Turbodocling

Docling, but actually fast enough for real apps.
5–6× faster on GPU • runs locally on your laptop in seconds
Zero AWS required to start. Deploy to AWS only when you need scale.

Stock Docling is great at quality. Terrible at speed. A 93-page 10-K takes 71 seconds on an A10G.

Turbodocling is the same high-quality pipeline, completely re-architected. Same 10-K now finishes in 13 seconds on AWS. On a MacBook Pro M1 Max it processes a 48-page 10-Q in ~24 seconds via MPS. Still optimizing — target is sub-20s.

That's fast enough to drop a PDF into your chat UI and get structured Markdown + elements back inline. No background jobs. No "we'll email you later."

Real numbers (AWS GPU)

Document	Pages	Turbodocling	Stock Docling	Speedup
Docling paper	8	3.0 s	8.1 s	2.7×
NVIDIA 10-Q	48	6.5 s	40.7 s	6.3×
NVIDIA 10-K	93	12.8 s	71.0 s	5.5×

20 concurrent 93-page 10-Ks (1 860 pages): 16.7 pages/sec vs ~1.3 pages/sec stock.

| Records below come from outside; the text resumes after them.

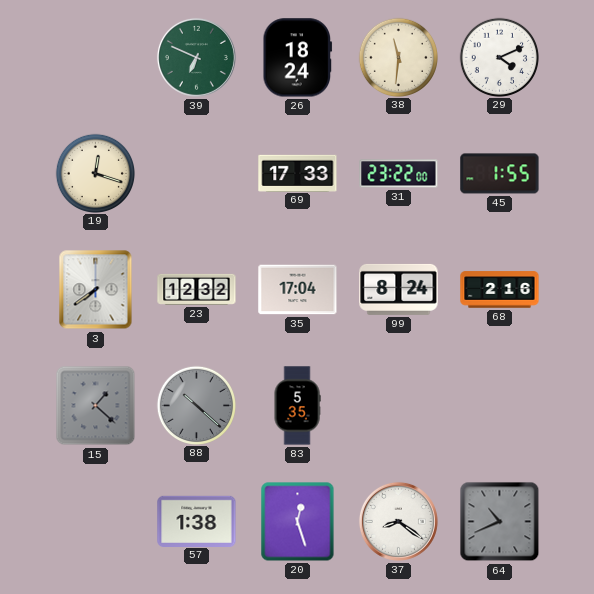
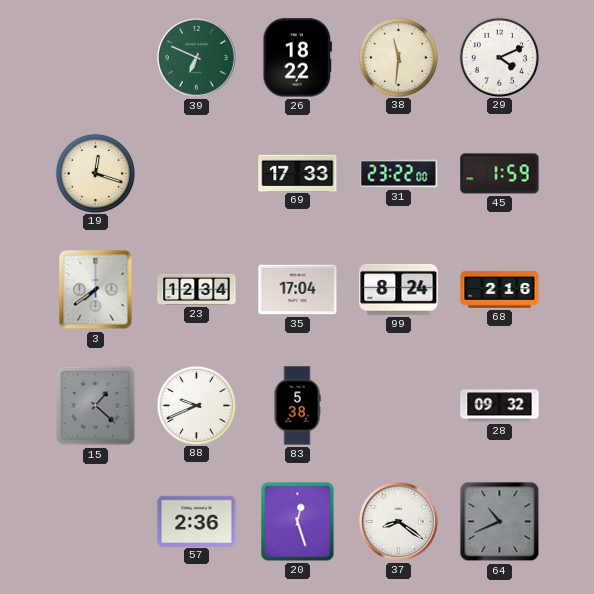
26: 18:24 -> 18:22
45: 1:55 -> 1:59
23: 12:32 -> 12:34
88: 10:22 -> 9:41
88 dial: grey -> white
83: 5:35 -> 5:38
28: none -> 09:32
57: 1:38 -> 2:36
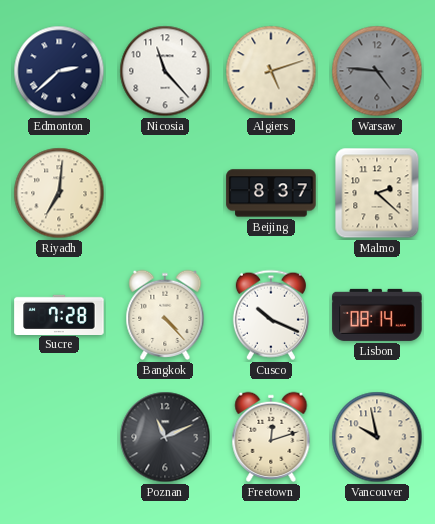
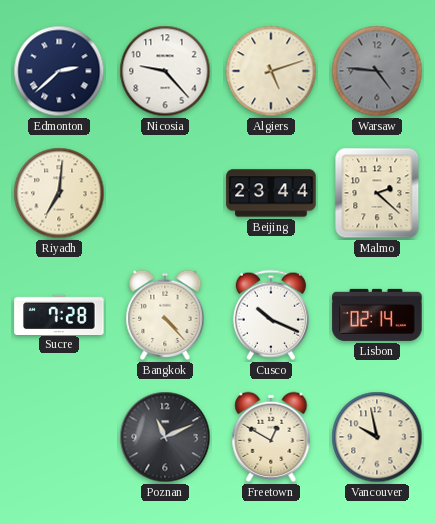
Nicosia: 11:23 -> 9:23
Beijing: 8:37 -> 23:44
Lisbon: 08:14 -> 02:14
Freetown: 12:12 -> 12:50
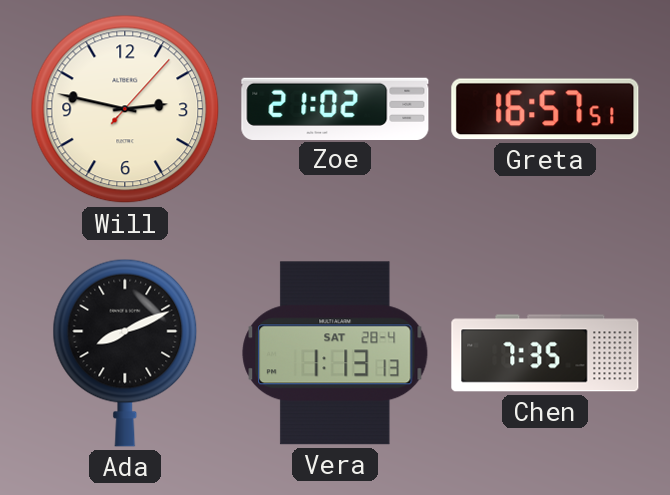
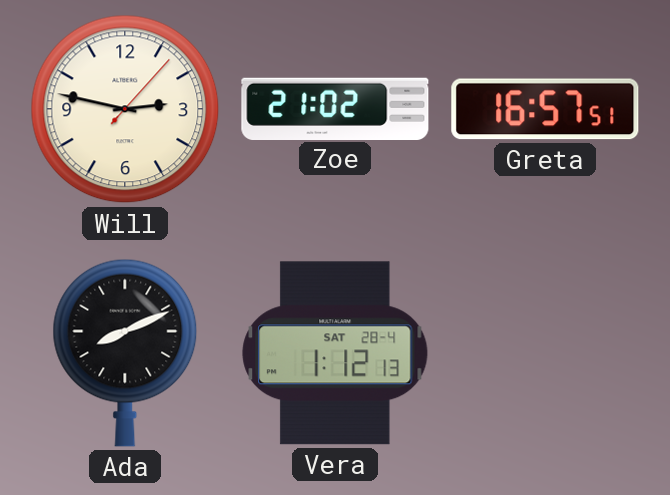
Vera: 1:13 -> 1:12
Chen: 7:35 -> none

Local performance (Apple Silicon)

48-page 10-Q → ~24 s on M1 Max (MPS)
Works out of the box on CPU / CUDA / MPS
No Docker, no cloud, no credentials

Getting Started (local first)

git clone https://github.com/lucasastorian/turbodocling.git
cd turbodocling
python -m venv .venv && source .venv/bin/activate
pip install -r requirements.txt

# Build the optimized C++ parser
python shared/docling_parse/build.py
pip install -e shared/docling_parse

Run locally (no AWS needed)

python -m turbodocling my_document.pdf -o output/

One command. Outputs:

output/output.md — clean Markdown
output/elements.json — structured elements with bboxes + image crops

Options:

--device auto|cuda|mps|cpu (default: auto-detect)
--workers N (default: CPU core count)

Python API:

from turbodocling.local_runner import run_local

result = run_local("my_document.pdf", output_dir="output/", device="auto")
print(result.wall_time_s, result.md_path, result.elements_path)

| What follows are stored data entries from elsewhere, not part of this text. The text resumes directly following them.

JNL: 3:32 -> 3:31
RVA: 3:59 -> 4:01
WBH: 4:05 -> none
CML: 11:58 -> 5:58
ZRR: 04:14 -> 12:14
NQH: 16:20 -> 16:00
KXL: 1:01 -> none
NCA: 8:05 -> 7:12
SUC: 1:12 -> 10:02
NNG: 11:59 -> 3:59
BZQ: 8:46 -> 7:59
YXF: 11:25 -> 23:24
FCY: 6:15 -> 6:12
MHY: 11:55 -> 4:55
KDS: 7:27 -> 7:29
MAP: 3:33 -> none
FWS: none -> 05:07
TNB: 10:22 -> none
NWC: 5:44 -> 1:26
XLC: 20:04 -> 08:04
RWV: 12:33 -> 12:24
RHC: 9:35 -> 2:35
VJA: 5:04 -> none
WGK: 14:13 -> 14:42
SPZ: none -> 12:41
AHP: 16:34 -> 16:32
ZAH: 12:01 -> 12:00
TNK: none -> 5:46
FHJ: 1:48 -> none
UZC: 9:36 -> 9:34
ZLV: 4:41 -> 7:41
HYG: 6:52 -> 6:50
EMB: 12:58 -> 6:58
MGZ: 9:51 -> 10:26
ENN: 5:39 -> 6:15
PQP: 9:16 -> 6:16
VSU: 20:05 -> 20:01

Deploy to AWS (only if you need production scale)

cdk deploy

Then call the Step Function:

import boto3, json, uuid
import pypdfium2 as pdfium

STEP_FUNCTION_ARN = "arn:aws:states:us-east-1:123456789012:stateMachine:..."
BUCKET = "turbodocling-...-documentsbucket-..."

s3 = boto3.client("s3")
sfn = boto3.client("stepfunctions")

job_id = str(uuid.uuid4())
s3.upload_file("my_document.pdf", BUCKET, f"uploads/user/{job_id}/source.pdf")

total_pages = len(pdfium.PdfDocument("my_document.pdf"))

sfn.start_execution(
    stateMachineArn=STEP_FUNCTION_ARN,
    name=f"job-{job_id[:8]}",
    input=json.dumps({
        "job_id": job_id,
        "user_id": "user",
        "total_pages": total_pages,
    })
)

Results land in S3:

processed/user/{job_id}/output.md → clean markdown
processed/user/{job_id}/elements.json → the good stuff (see below)

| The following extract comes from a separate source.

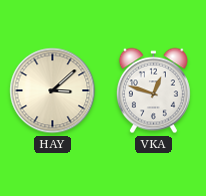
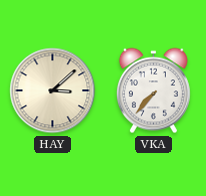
VKA: 12:48 -> 7:37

Cost that actually makes sense (AWS only)

Turbodocling cost per 10 000 pages

GPU utilization	Cost	vs Textract ($150)	vs Mistral ($30)
100% (batch/backfill)	$0.28	536× cheaper	107× cheaper
30% (real-time)	$0.74	203× cheaper	41× cheaper

Spot instances drop the GPU portion another ~70%. One always-on A10G is ~$870/mo on-demand — still orders of magnitude cheaper than API services.

Architecture (the part that actually matters)

Local → single-process, multi-threaded + MPS/CUDA/CPU AWS → Step Function → 40 parallel Lambdas (parse + render) → A10G worker (inference only)

Everything CPU-heavy is off the critical path. TableFormer is fully batched + KV-cached. The rest is hundreds of vectorized + zero-copy optimizations.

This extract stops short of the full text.